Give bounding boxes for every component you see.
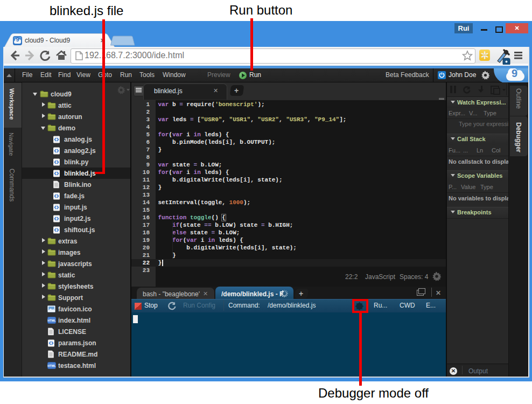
svg-text:HTML: HTML <box>47 364 56 367</box>
svg-text:HTML: HTML <box>47 319 56 322</box>
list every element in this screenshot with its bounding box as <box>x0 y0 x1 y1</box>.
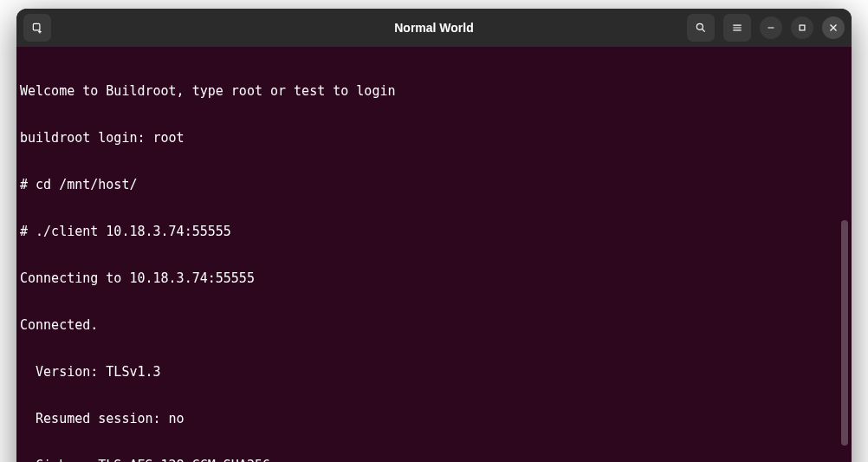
terminal-line: # ./client 10.18.3.74:55555 <box>20 224 848 239</box>
terminal-line: buildroot login: root <box>20 130 848 146</box>
maximize-button[interactable] <box>791 16 813 39</box>
terminal-line: # cd /mnt/host/ <box>20 177 848 192</box>
terminal-line: Connected. <box>20 317 848 333</box>
search-button[interactable] <box>687 14 715 42</box>
hamburger-menu-button[interactable] <box>723 14 751 42</box>
minimize-button[interactable] <box>760 16 782 39</box>
svg-rect-9 <box>800 25 805 30</box>
window-title: Normal World <box>394 21 474 35</box>
terminal-line: Resumed session: no <box>20 411 848 426</box>
svg-point-3 <box>696 23 703 29</box>
titlebar: Normal World <box>16 9 852 47</box>
terminal-window: Normal World Welcome to Buildroot, type … <box>16 9 852 462</box>
svg-rect-0 <box>33 23 40 30</box>
new-tab-button[interactable] <box>23 14 51 42</box>
terminal-line: Cipher: TLS_AES_128_GCM_SHA256 <box>20 458 848 462</box>
titlebar-right <box>687 14 845 42</box>
terminal-line: Welcome to Buildroot, type root or test … <box>20 83 848 99</box>
terminal-line: Version: TLSv1.3 <box>20 364 848 380</box>
terminal-content[interactable]: Welcome to Buildroot, type root or test … <box>16 47 852 462</box>
titlebar-left <box>23 14 51 42</box>
svg-line-4 <box>703 29 705 32</box>
terminal-line: Connecting to 10.18.3.74:55555 <box>20 270 848 286</box>
scrollbar[interactable] <box>841 220 848 446</box>
close-button[interactable] <box>822 16 845 39</box>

■ What you should do ■
For each line in the data above that contains the string "HTML", extract the line.

■ Solution for this task ■
svg-text:HTML: HTML <box>47 364 56 367</box>
svg-text:HTML: HTML <box>47 319 56 322</box>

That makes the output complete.